Search code examples
pythonpostgresqlcsvpsycopg2

Create Postgresql table from csv file using psycopg2


Hi I looking for solutions that let me create table from csv files. I find solution on another forum. This code looks like this:

import csv
import psycopg2
import os
import glob


conn = psycopg2.connect("host= localhost port=5433  dbname=testDB user= postgres password= ************")
print("Connecting to Database")

cur = conn.cursor()
csvPath = "W:\Maciej.Olech\structure_files"

# Loop through each CSV
for filename in glob.glob(csvPath+"*.csv"):
# Create a table name
    tablename = filename.replace("W:\Maciej.Olech\structure_files", "").replace(".csv", "")
    print(tablename)

    # Open file
    fileInput = open(filename, "r")

    # Extract first line of file
    firstLine = fileInput.readline().strip()

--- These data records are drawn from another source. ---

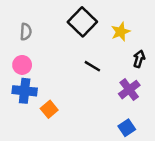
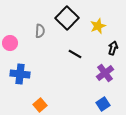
gray semicircle: (26, 32) -> (40, 31), moved
pink circle: (22, 65) -> (10, 43), moved
orange square: (49, 109) -> (40, 105), moved

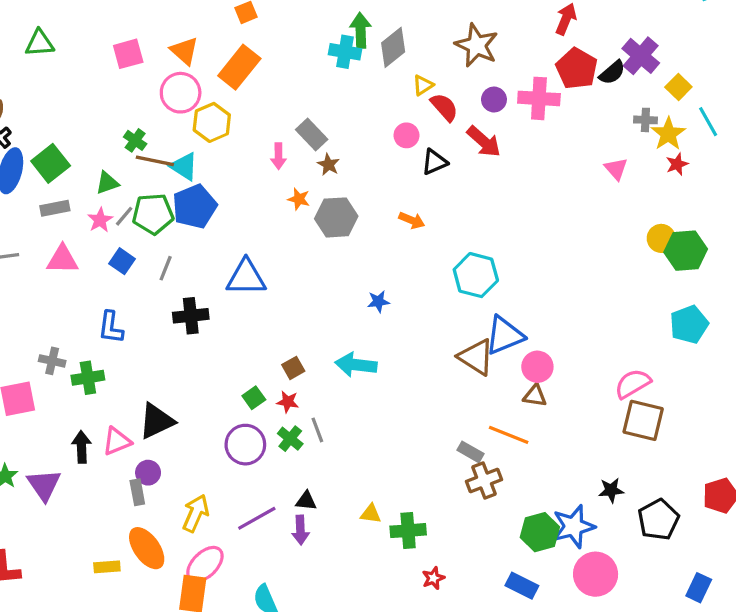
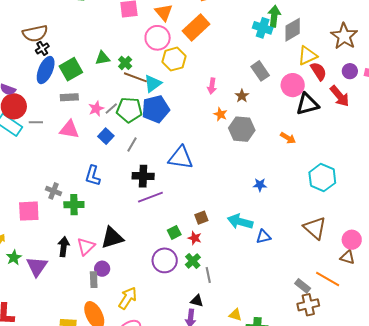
yellow triangle: (423, 85) -> (307, 56), size x1.5
gray rectangle: (312, 134) -> (260, 71), moved
pink circle: (406, 135) -> (293, 85), size x1.5
black triangle: (434, 162) -> (307, 104), size x1.4
cyan triangle: (184, 167) -> (153, 84), turned 42
green triangle: (107, 183) -> (103, 58), moved
blue triangle: (505, 335) -> (263, 237), moved, size x0.6
gray line: (317, 430) -> (208, 275), moved
pink triangle: (117, 441) -> (86, 246), turned -30
purple line: (257, 518) -> (150, 197), moved

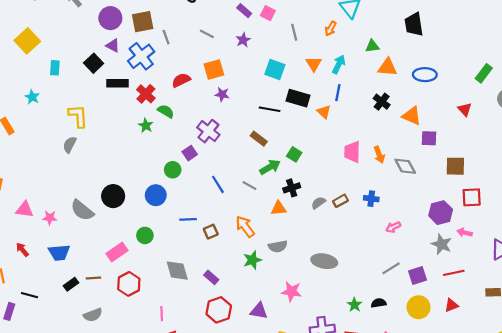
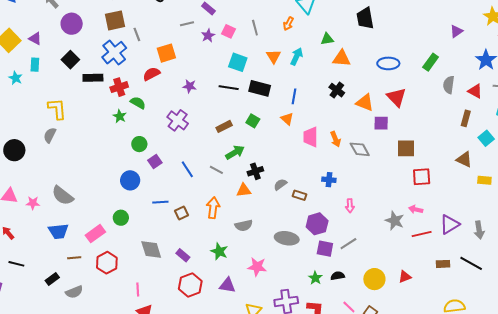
pink square: (268, 13) -> (228, 31), moved
purple circle: (110, 18) -> (72, 24), moved
gray line: (207, 34) -> (187, 24), moved, turned -40
purple triangle: (113, 46) -> (35, 39), moved
orange square: (214, 70) -> (166, 53), moved
blue ellipse: (425, 75) -> (388, 63), moved
blue line: (338, 93) -> (294, 96), moved
red cross: (146, 94) -> (119, 87), turned 30
cyan star: (32, 97) -> (16, 78), moved
black line: (270, 109) -> (229, 88), moved
red triangle: (465, 109) -> (396, 97), moved, size x1.5
orange triangle: (324, 112) -> (287, 119), moved
brown rectangle: (259, 139) -> (224, 126), turned -63
purple square: (190, 153) -> (155, 161), moved
green square: (294, 154) -> (253, 121), moved
green circle: (173, 170) -> (139, 144), moved
black circle: (113, 196) -> (14, 150), moved
brown rectangle: (340, 201) -> (299, 195), moved, turned 48
purple hexagon: (441, 213) -> (317, 224), moved
orange arrow: (245, 227) -> (213, 208), turned 45
pink arrow: (393, 227) -> (350, 206), turned -64
blue trapezoid: (59, 252) -> (58, 231), moved
green star: (252, 260) -> (219, 251), moved, turned -30
red line: (454, 273) -> (422, 234), moved
purple square: (418, 276) -> (325, 249), moved, turned 30
black rectangle: (71, 284) -> (52, 279), moved
black line: (30, 295) -> (16, 264), moved

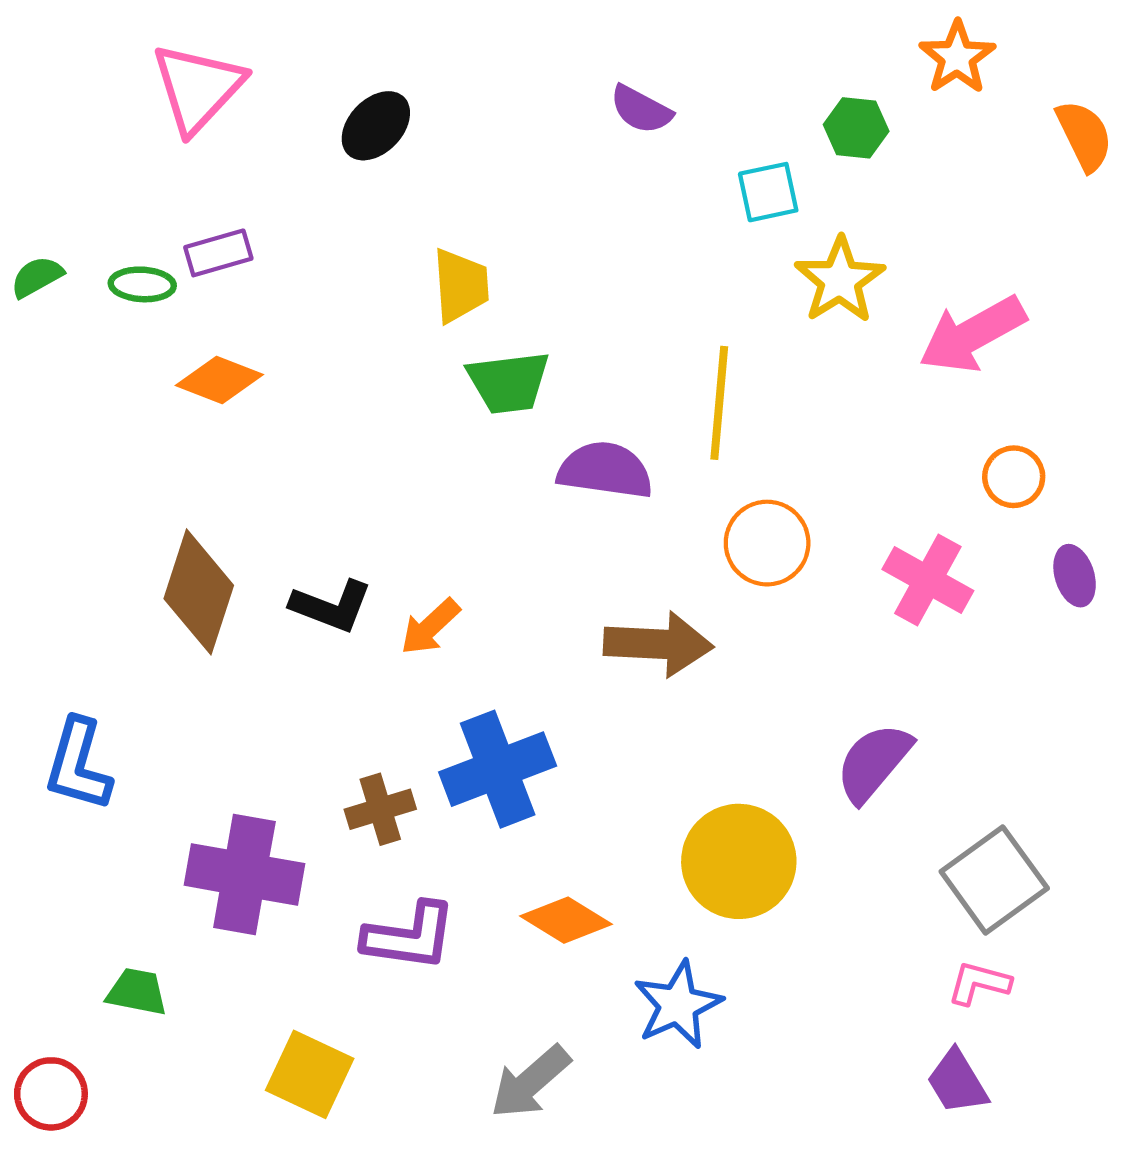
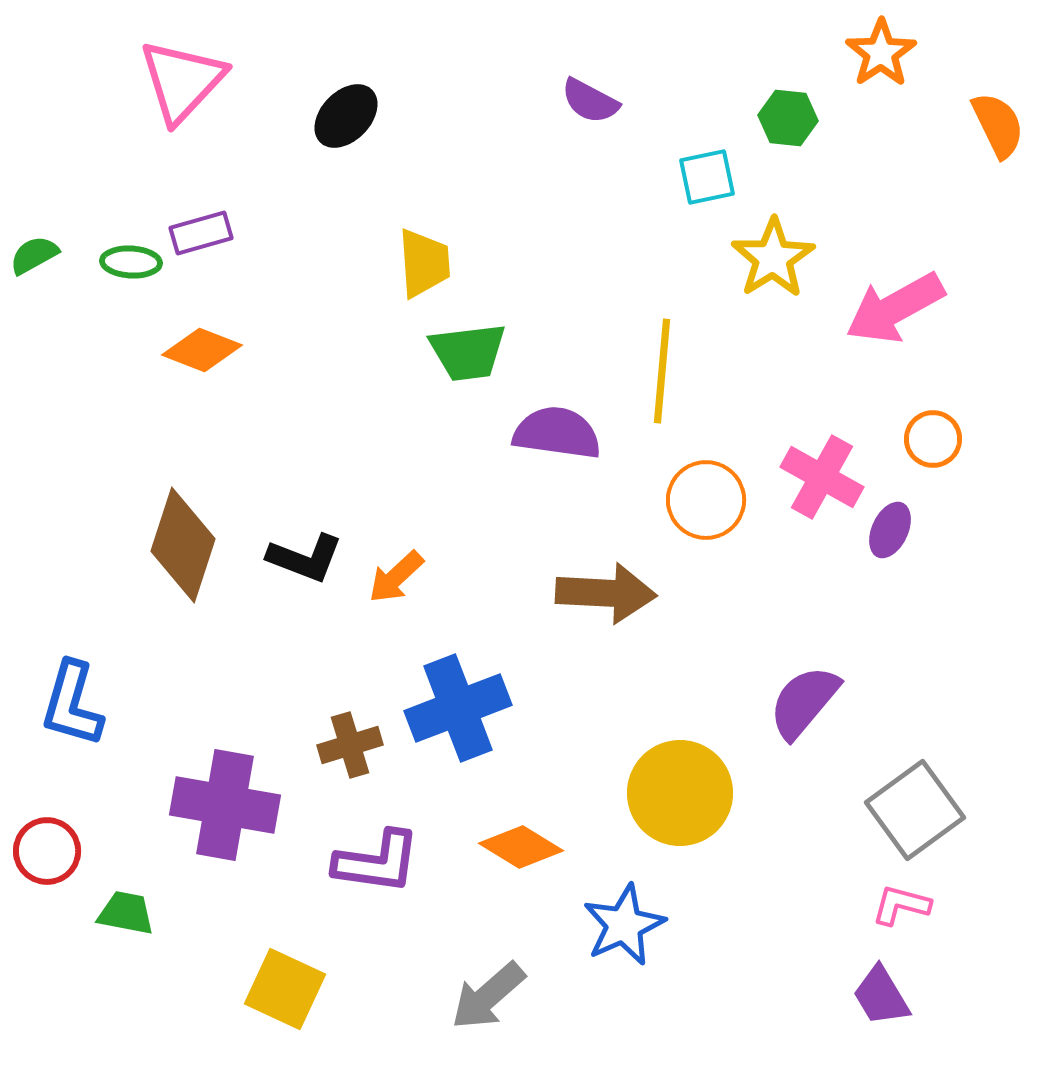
purple ellipse: (1075, 576) -> (890, 530), moved, turned 42
pink cross: (928, 580) -> (822, 477), moved
red circle: (51, 1094) -> (47, 851), moved

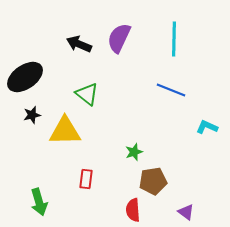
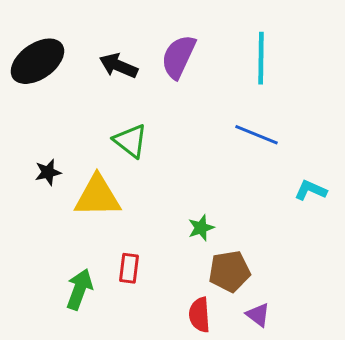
black ellipse: (25, 77) -> (37, 61), moved
green arrow: (39, 202) -> (79, 289), moved, turned -144
purple triangle: (186, 212) -> (258, 315), moved

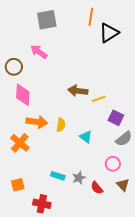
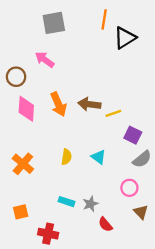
orange arrow: (37, 122) -> (58, 104), moved, turned 60
yellow semicircle: (61, 125) -> (66, 157), moved
red semicircle: (97, 188) -> (105, 224), moved

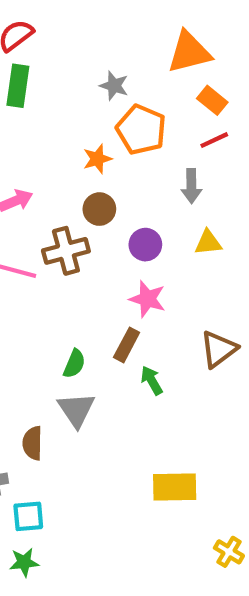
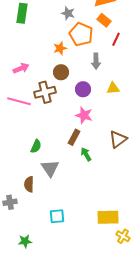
orange rectangle: (212, 100) -> (104, 20), moved
red line: (214, 140) -> (116, 39), turned -40
gray arrow: (191, 186) -> (96, 61), moved
green semicircle: (74, 364) -> (36, 146), moved
yellow rectangle: (175, 487) -> (108, 217), moved
cyan square: (28, 516) -> (57, 216), moved

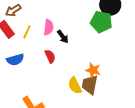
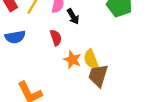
orange star: (93, 70) -> (72, 60), moved
yellow semicircle: (75, 86) -> (91, 59), moved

    # Split columns into an array [...]
    columns = firstLine.split(",")
     

    # Build SQL code to drop table if exists and create table
    sqlQueryCreate = 'DROP TABLE IF EXISTS '+ tablename + ";\n"
    sqlQueryCreate += 'CREATE TABLE'+ tablename + "("

        #some loop or function according to your requiremennt
        # Define columns for table
    for column in columns:
        sqlQueryCreate += column + " VARCHAR(64),\n"

        sqlQueryCreate = sqlQueryCreate[:-2]
        sqlQueryCreate += ");"

cur.execute(sqlQueryCreate)
conn.commit()
cur.close()

I try to run this code but i get this error:

C:\Users\MACIEJ~1.OLE\AppData\Local\Temp/ipykernel_5320/1273240169.py in <module>
     40         sqlQueryCreate += ");"
     41 
---> 42 cur.execute(sqlQueryCreate)
     43 conn.commit()
     44 cur.close()

NameError: name 'sqlQueryCreate' is not defined

I don't understand why i have this error becouse sqlQueryCreate is defined. Any one have idea what is wrong? Thanks for any help.


Solution

  • There are a few issues with your code.

    1. In Windows, paths need to have the \ escaped.
    2. your cur.execute(sqlQueryCreate) and conn.commit() are indented wrong. ditto with sqlQueryCreate = sqlQueryCreate[:-2] and sqlQueryCreate += ");"
    3. Edit: Realized that your glob.glob() parameter isn't correct. What you intend: W:\\Jan.Bree\\structure_files\\*.csv, what you actually had W:\\Jan.Bree\\structure_files*.csv
    import csv
    import psycopg2
    import os
    import glob
    
    
    conn = psycopg2.connect("host= localhost port=5433  dbname=testDB user= postgres password= ************")
    print("Connecting to Database")
    
    cur = conn.cursor()
    csvPath = "W:\\Jan.Bree\\structure_files"
    
    # Loop through each CSV
    for filename in glob.glob(os.path.join(csvPath,"*.csv")):
    # Create a table name
        tablename = filename.replace("W:\\Jan.Bree\\structure_files", "").replace(".csv", "")
        print(tablename)
    
        # Open file
        fileInput = open(filename, "r")
    
        # Extract first line of file
        firstLine = fileInput.readline().strip()
    
        # Split columns into an array [...]
        columns = firstLine.split(",")
    
        # Build SQL code to drop table if exists and create table
        sqlQueryCreate = 'DROP TABLE IF EXISTS '+ tablename + ";\n"
        sqlQueryCreate += 'CREATE TABLE'+ tablename + "("
    
        #some loop or function according to your requiremennt
        # Define columns for table
        for column in columns:
            sqlQueryCreate += column + " VARCHAR(64),\n"
    
        sqlQueryCreate = sqlQueryCreate[:-2]
        sqlQueryCreate += ");"
    
        cur.execute(sqlQueryCreate)
        conn.commit()
    
    cur.close()
    

    This should cover the issues; but I have no way of testing the code as I don't use psycopg2. I'm assuming that the connect() works.